-- Available data --
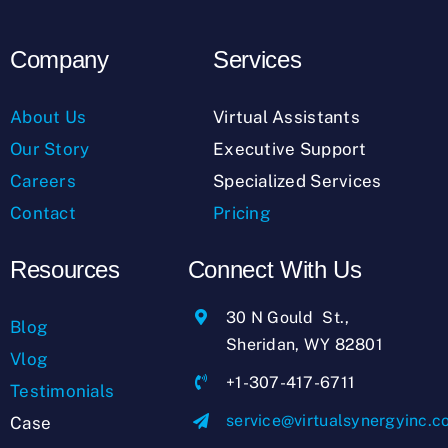
Company
Services
About Us
Virtual Assistants
Our Story
Executive Support
Careers
Specialized Services
Contact
Pricing
Resources
Connect With Us
30 N Gould St.,
Blog
Sheridan, WY 82801
Vlog
+1-307-417-6711
Testimonials
service@virtualsynergyinc.
Case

-- Prompt --
Each record must be repeated exactly, and no picture may be carried over.

-- Your solution --
Company
Services
About Us
Virtual Assistants
Our Story
Executive Support
Careers
Specialized Services
Contact
Pricing
Resources
Connect With Us
30 N Gould St.,
Blog
Sheridan, WY 82801
Vlog
+1-307-417-6711
Testimonials
service@virtualsynergyinc.
Case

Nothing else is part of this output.